In this article, you will learn how to make python codes run faster by applying some basic and easy optimization techniques.
The python codes will become shorter and easy to understand as compared to the codes written before. Doing this will not only produces the desired output faster but also reduces the effort to write the lengthy codes.
Here are some tips to optimize your python codes that will result in the faster execution of the program. You can Also Join Our Python Course to learn how to make code faster.
[1] Multiple Assignment
Instead of assigning values to two or more variables one by one, you can use multiple assignment technique for the same task. Let’s give you a simple example of swapping two variables in a single line without using a temporary variable.
Traditional Slower Way
a=4
b=2
temp=a
a=b
b=temp
print “Swapped values :”, x,y
Modern Faster Way
a,b=3,8
a,b=b,y
print “Swapped values :”, a,b
[2] Map() function
In python, there are several built-in library functions that enables a programmer to make python codes run faster, save time and speedup the execution process.
Map() is one of those built-in library function used for speeding up the execution process. It applies a given function to each item of an iterable(list, tuples, etc.) and returns the result in the form of a list.
The syntax of map() function is shown below:
map(function, iterable)
- Function-each iterable is passed to this function for mapping.
- Iterable-it may be a list, tuple, etc. to be mapped.
Using map() function, a programmer doesn’t need to apply a loop, thus making the whole program run faster.
We have shown below two different examples with different codes for the same output. In the first one, we have applied ‘for loop’ and in the second one we have used map() function.
Let’s see which one of these executes faster.
Traditional Slower Way
import time
begin = time.clock()
b = ‘W3TS’
L = []
for i in b:
L.append(i.lower())
print L
passed = time.clock()
p1 = passed – begin
print “Total time spent in the execution process using for loop : “, p1
Output:
[‘w’, ‘3’, ‘t’, ‘s’]
Total time spent in the execution process using for loop : 0.00709003566832
Modern Faster Way
import time
b = ‘W3TS’
begin = time.clock()
L = map(str.lower, b)
print L
passed = time.clock()
p2 = passed – begin
print “Total time spent in the execution process using map() function: “, p2
Output:
[‘w’, ‘3’, ‘t’, ‘s’]
Total time spent in the execution process using map() function: 0.00381961984303
Clearly, if you compare the time spent in the execution process in both conditions, the map() function produces the result in a very less time.
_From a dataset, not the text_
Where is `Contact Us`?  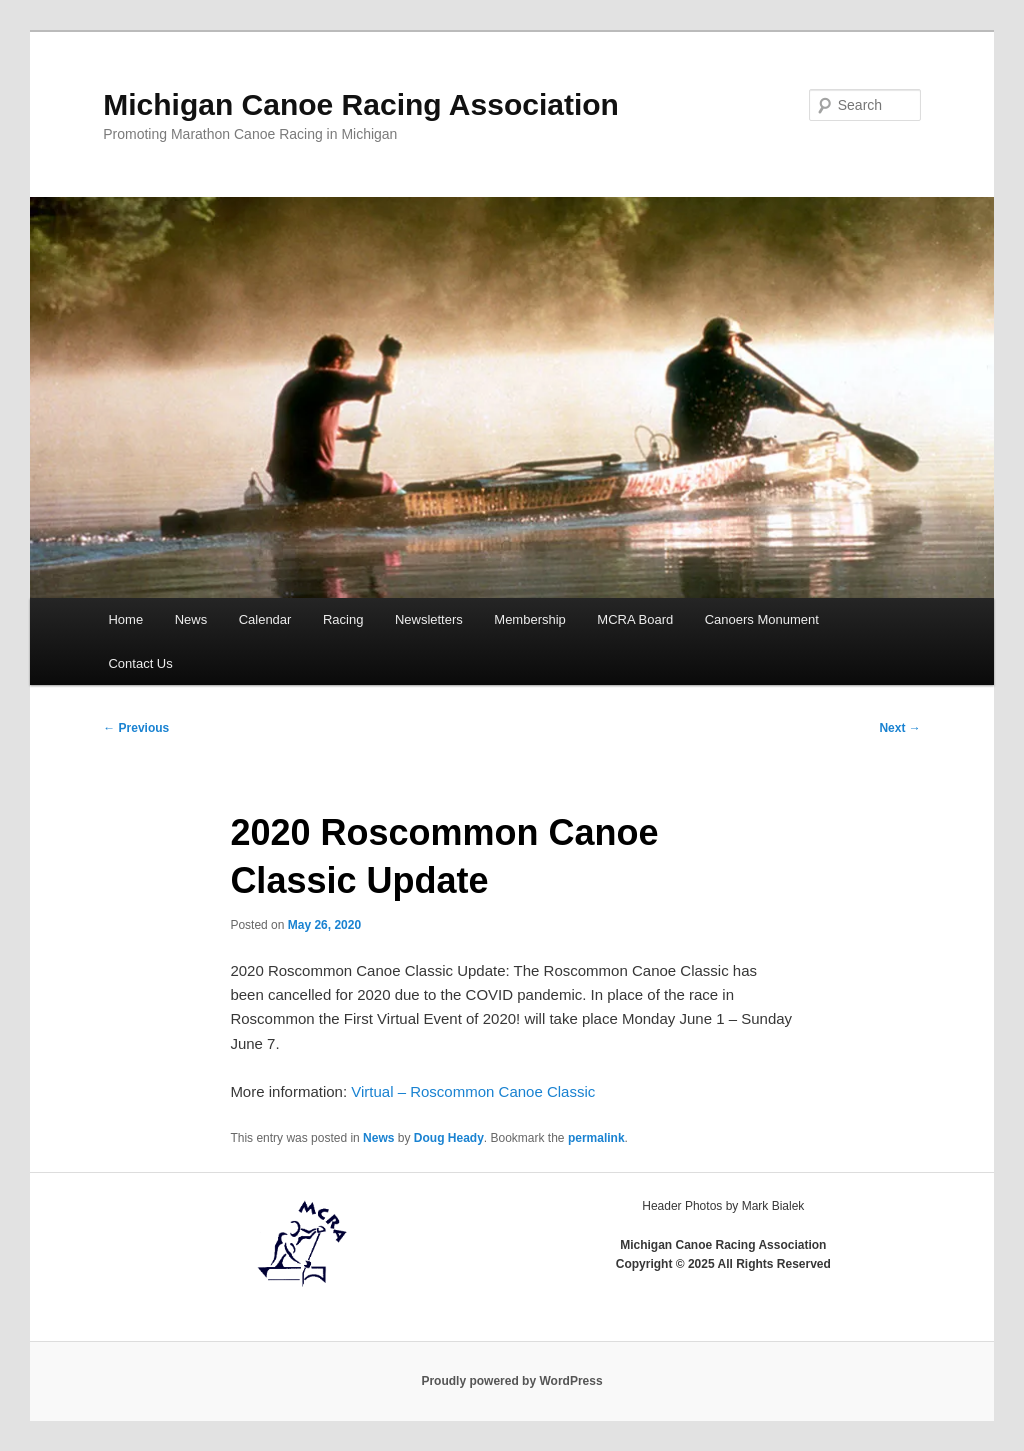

So, it will be beneficial for you to use built-in library functions to make python codes run faster.
[3] List Comprehension
Use list comprehension to iterate a range instead of using for loop. It is the faster way to get the output and requires only a single line to finish and execute the codes.
Let’s have a look on how for loop and list comprehension works.
For loop representation :
for(values to iterate):
if (conditional filtering):
output expression()
List Comprehension Representation :
[output expression() for(values to iterate) if(conditional filtering)]
Clearly, using list comprehension, you can finish a multi line code in a single line. This will also make python codes run faster.
Now, let’s implement these techniques by a working example.
Traditional Slower Way: Using for loop
even=[]
for i in range(10):
if i%2==0:
even.append(i)
print even
Output:
[0, 2, 4, 6, 8]
Modern Faster Way: Using List Comprehension
even=[i for i in range(10) if i%2==0]
print even
Output:
[0, 2, 4, 6, 8]
[4] Dictionary Comprehension
You can also use dictionary comprehension to make python codes run faster. We have shown below an example of pair of a number and its square using for loop and dictionary comprehension.
Traditional Slower Way: Using for loop
even={}
for i in range(1,8):
even[i]=i*i
print even
Output:
{1: 1, 2: 4, 3: 9, 4: 16, 5: 25, 6: 36, 7: 49}
Modern Faster Way: Using Dictionary Comprehension
even={i:i*i for i in range(1,8)}
print even
Output:
{1: 1, 2: 4, 3: 9, 4: 16, 5: 25, 6: 36, 7: 49}
[5] range() and xrange() function
The xrange() function gives faster results as compared to the range() function.
Using range() function
a=[x for x in range(2,16,2)]
print a
Output:
[2, 4, 6, 8, 10, 12, 14]
Using xrange() function
a=[x for x in xrange(2,16,2)]
print a
Output:
[2, 4, 6, 8, 10, 12, 14]
There are many optimization techniques to make python codes run faster. We have shown you five of them. Hope this information will help you to get your things done regarding python programming language.